§ **Records from a data collection**:
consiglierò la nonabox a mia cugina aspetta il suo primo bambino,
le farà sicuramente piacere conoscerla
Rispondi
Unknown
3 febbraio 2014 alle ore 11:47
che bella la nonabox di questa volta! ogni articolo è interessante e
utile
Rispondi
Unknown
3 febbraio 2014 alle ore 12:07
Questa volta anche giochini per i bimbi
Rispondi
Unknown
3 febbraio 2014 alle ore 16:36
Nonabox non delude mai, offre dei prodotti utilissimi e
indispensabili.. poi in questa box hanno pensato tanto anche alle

* * *

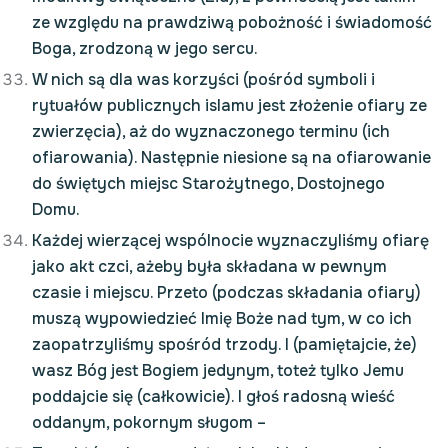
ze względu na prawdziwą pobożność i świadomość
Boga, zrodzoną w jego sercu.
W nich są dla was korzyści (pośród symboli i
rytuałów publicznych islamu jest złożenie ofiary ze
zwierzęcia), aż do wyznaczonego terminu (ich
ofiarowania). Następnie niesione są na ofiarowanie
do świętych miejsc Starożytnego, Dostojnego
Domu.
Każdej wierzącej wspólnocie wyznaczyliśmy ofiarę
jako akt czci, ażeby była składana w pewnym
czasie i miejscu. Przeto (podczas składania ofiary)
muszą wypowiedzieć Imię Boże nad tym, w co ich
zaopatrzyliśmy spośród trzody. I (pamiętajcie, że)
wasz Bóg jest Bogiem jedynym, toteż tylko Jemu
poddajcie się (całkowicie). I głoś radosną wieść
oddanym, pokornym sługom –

==

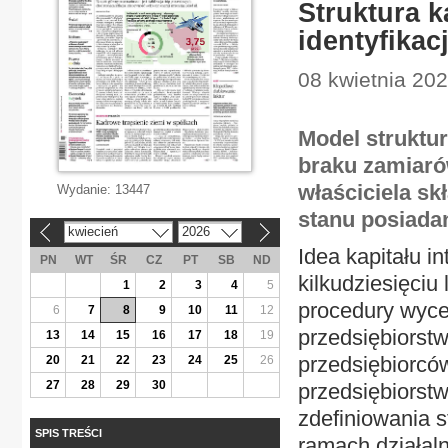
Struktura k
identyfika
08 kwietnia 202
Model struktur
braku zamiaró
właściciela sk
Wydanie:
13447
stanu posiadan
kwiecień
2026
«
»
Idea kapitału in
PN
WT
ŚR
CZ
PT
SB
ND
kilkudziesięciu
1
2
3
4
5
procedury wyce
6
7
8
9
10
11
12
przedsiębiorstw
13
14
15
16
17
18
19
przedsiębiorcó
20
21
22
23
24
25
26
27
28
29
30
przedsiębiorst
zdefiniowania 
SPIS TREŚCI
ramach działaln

§ **What the task requires**:
Could you set down, exactly as written, the lines above between the one holding "consiglierò la nonabox" and the one holding "Nonabox non delude", inclusive, and nothing more?

§ **Answer to this exercise**:
consiglierò la nonabox a mia cugina aspetta il suo primo bambino,
le farà sicuramente piacere conoscerla
Rispondi
Unknown
3 febbraio 2014 alle ore 11:47
che bella la nonabox di questa volta! ogni articolo è interessante e
utile
Rispondi
Unknown
3 febbraio 2014 alle ore 12:07
Questa volta anche giochini per i bimbi
Rispondi
Unknown
3 febbraio 2014 alle ore 16:36
Nonabox non delude mai, offre dei prodotti utilissimi e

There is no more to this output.